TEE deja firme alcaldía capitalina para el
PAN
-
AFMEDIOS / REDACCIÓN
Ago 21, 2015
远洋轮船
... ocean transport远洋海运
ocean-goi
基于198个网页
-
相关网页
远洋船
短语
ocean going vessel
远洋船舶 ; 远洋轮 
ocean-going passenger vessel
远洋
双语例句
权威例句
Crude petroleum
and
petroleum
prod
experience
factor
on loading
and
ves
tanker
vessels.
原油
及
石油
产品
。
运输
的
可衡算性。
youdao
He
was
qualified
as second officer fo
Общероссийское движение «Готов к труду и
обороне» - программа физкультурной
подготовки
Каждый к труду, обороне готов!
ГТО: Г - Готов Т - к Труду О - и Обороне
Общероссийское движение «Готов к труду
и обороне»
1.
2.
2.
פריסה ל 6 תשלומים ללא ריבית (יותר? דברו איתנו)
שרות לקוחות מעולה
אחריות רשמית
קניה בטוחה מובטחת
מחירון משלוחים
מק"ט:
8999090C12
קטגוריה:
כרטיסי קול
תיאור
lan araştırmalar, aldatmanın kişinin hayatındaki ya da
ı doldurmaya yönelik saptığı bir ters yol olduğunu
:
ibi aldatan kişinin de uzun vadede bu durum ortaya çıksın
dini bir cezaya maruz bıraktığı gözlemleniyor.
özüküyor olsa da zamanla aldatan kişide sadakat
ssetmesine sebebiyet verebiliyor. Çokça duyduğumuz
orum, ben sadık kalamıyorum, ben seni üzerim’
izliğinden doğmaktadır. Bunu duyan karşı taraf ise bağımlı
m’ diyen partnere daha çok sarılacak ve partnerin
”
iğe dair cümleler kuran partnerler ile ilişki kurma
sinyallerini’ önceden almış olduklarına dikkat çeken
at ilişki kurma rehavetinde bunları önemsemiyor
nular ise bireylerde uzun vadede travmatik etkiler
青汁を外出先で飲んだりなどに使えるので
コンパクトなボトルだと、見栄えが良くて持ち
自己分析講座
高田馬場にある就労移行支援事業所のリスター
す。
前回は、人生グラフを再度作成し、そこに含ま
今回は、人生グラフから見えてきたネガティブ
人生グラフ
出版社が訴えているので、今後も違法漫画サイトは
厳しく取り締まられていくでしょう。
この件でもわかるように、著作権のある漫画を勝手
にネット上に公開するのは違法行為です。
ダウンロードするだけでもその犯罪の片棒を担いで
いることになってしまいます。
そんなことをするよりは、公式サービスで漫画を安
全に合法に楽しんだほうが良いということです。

★ ★ ★ ★ ★ ★ ★

*What to do*: Exactly as they appear above, copy out all the records.

*Answer box*:
TEE deja firme alcaldía capitalina para el
PAN
-
AFMEDIOS / REDACCIÓN
Ago 21, 2015
远洋轮船
... ocean transport远洋海运
ocean-goi
基于198个网页
-
相关网页
远洋船
短语
ocean going vessel
远洋船舶 ; 远洋轮 
ocean-going passenger vessel
远洋
双语例句
权威例句
Crude petroleum
and
petroleum
prod
experience
factor
on loading
and
ves
tanker
vessels.
原油
及
石油
产品
。
运输
的
可衡算性。
youdao
He
was
qualified
as second officer fo
Общероссийское движение «Готов к труду и
обороне» - программа физкультурной
подготовки
Каждый к труду, обороне готов!
ГТО: Г - Готов Т - к Труду О - и Обороне
Общероссийское движение «Готов к труду
и обороне»
1.
2.
2.
פריסה ל 6 תשלומים ללא ריבית (יותר? דברו איתנו)
שרות לקוחות מעולה
אחריות רשמית
קניה בטוחה מובטחת
מחירון משלוחים
מק"ט:
8999090C12
קטגוריה:
כרטיסי קול
תיאור
lan araştırmalar, aldatmanın kişinin hayatındaki ya da
ı doldurmaya yönelik saptığı bir ters yol olduğunu
:
ibi aldatan kişinin de uzun vadede bu durum ortaya çıksın
dini bir cezaya maruz bıraktığı gözlemleniyor.
özüküyor olsa da zamanla aldatan kişide sadakat
ssetmesine sebebiyet verebiliyor. Çokça duyduğumuz
orum, ben sadık kalamıyorum, ben seni üzerim’
izliğinden doğmaktadır. Bunu duyan karşı taraf ise bağımlı
m’ diyen partnere daha çok sarılacak ve partnerin
”
iğe dair cümleler kuran partnerler ile ilişki kurma
sinyallerini’ önceden almış olduklarına dikkat çeken
at ilişki kurma rehavetinde bunları önemsemiyor
nular ise bireylerde uzun vadede travmatik etkiler
青汁を外出先で飲んだりなどに使えるので
コンパクトなボトルだと、見栄えが良くて持ち
自己分析講座
高田馬場にある就労移行支援事業所のリスター
す。
前回は、人生グラフを再度作成し、そこに含ま
今回は、人生グラフから見えてきたネガティブ
人生グラフ
出版社が訴えているので、今後も違法漫画サイトは
厳しく取り締まられていくでしょう。
この件でもわかるように、著作権のある漫画を勝手
にネット上に公開するのは違法行為です。
ダウンロードするだけでもその犯罪の片棒を担いで
いることになってしまいます。
そんなことをするよりは、公式サービスで漫画を安
全に合法に楽しんだほうが良いということです。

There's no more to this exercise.